Knack /næk/
A readiness in performance; aptness at doing something; skill; facility; dexterity.

Thursday, December 10, 2009

Coffee!!

Every mom should drink coffee. It's essential. Mandatory. You should not be able to pass as a mom unless you drink a cup of Joe. At least one a day. Now I have a friend who's allergic to caffeine so I guess she's an exception. But if you aren't allergic to caffeine then there's no good reason you should not drink coffee. I don't care if you're trying to keep your teeth white. Drink through a straw or get them bleached. I don't care if you don't like the taste, add some sugar, mix it up, whatever. Not drinking coffee is like taking a college course without the main textbook. You will not pass. In fact you will fail, miserably. And it's the only legal drug us mommies can partake of and still be considered sane -- most of the time.

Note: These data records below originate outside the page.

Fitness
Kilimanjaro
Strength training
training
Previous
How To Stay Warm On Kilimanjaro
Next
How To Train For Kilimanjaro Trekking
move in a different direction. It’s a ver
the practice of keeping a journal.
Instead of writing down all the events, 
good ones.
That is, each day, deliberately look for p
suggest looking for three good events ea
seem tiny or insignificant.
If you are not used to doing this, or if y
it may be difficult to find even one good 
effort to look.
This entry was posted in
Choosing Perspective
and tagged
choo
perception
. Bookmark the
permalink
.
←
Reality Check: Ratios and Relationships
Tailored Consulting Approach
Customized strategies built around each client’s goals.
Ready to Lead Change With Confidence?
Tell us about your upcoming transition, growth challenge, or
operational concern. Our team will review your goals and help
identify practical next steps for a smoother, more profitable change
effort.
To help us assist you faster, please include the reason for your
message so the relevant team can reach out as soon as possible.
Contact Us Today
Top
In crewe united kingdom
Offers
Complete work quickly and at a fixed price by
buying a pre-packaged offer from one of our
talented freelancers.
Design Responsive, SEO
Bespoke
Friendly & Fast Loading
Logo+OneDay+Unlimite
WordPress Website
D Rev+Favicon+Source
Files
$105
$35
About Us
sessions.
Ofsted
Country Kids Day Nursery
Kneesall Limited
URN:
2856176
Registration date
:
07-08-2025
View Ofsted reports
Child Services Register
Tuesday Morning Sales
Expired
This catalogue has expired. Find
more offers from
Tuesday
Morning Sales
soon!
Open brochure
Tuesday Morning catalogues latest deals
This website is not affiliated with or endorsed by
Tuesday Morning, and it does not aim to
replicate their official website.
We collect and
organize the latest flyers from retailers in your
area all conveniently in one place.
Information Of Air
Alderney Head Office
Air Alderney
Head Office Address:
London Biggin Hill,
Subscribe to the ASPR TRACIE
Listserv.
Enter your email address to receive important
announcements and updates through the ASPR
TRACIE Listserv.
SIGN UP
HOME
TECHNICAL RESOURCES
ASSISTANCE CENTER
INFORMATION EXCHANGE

On the flip side, I know all the politics over coffee. How third world plantation workers are being over-worked, under paid and taken advantage of on coffee/cocoa fields. How one cup of coffee/espresso actually requires a ridiculous amount of beans that someone busted their behind to pick for us. But it's COFFEE. We can't help it. Blame the corporations ("The Best Part of Waking Up, Is A Folgers In Your Cup!")! We turn a deaf ear to the coffee plantation stories just to get one drip of the aromatic bliss. I'm sure right now as I type (and drink a luke warm cup of Joe from a Styrofoam cup!!) someone is probably doubled-over, dripping sweat and maybe even shedding a tear while finding me the perfect bean. And I feel for them! Really I do. But in all seriousness, it is really unfortunate what goes on behind the scenes in the coffee industry just so another Starbucks can go up in Timbuktu. And perhaps us moms should rally up to do something about it. But first, let's discuss our strategy, put our brains together, really take this issue seriously -- over a cup of coffee, shall we?

Tuesday, December 1, 2009

Remembering...

Over Thanksgiving weekend I came down with the most terrible stomach thing. Not sure if it was food poisoning (my body's revenge for being a glutton) or a nasty stomach flu. Whatever the case, I was doubled over in pain, crying my eyes out and reminiscent of labor pains almost a year ago! My family was quick to suspect that I could be pregnant again since I was also running to the bathroom constantly to give back all the lovely food I had partaken of. That or had H1N1, Bird Flu, or any other heinous illness.

I ruled out the preggers possibility by asking my single sister, who's never had to buy a pregnancy test in her life, make a drug store run. She hesitated at first. Then admitted to being embarrassed. It was cute. Almost like she was in middle school and I was asking her to go buy some maxi pads. Or her first condoms purchase. But she went anyway for the love of her little sis. Wonder what her face looked like as she put the pregnancy test down on the counter. Did she make eye contact with the cashier? Try to throw in gum or water or something else to distract from it? I'm sure in her mind she was paranoid that she didn't have a wedding ring on and that the cashier would assume she was some irresponsible single person making a secret pregnancy test run in her pajamas. Hilarious.

Later that night the pains got worse. I really started to believe that I was about to give birth to a 10 pound baby. Maybe the test was wrong and I really did have a big huge baby stuck inside my belly, hiding along side my size 1 waist? Maybe I would end up on that TV show I Didn't Know I Was Pregnant!

Finally, when I couldn't take it anymore, I asked my husband if he could take me to the ER. I was giving birth... to something. So he did. And my sister came too, the loyal sis that she is. Naturally, when I got there the pains began to subside. But as we pulled in front of the ER and checked in, I began to have de ja vu. The last time I had been to ER was for Cub's arrival. As we sat in the ER triage room, amidst my discomfort, I felt a warm feeling of happiness come over me. Everything started coming back to me. The drive to the hospital, the wheelchair taking me up to the labor area, the smell of the hospital, the anticipation... and at that moment I felt like the luckiest woman alive. To be able to conjure up that memory. To have lived and experienced giving birth.

After our Ken Doctor (that's what we called him because he seriously looked like a Barbie doctor) couldn't find a reason to keep me there, and my husband was barely able to continue standing he was so tired (it was now about 1 AM), we were released.

While the stomach thing was the worst I've experienced in my 30-odd years of life, I am so grateful that I was able to experience that little moment of remembering... the day my first-born was brought into our lives. That made it all worth it... kind of.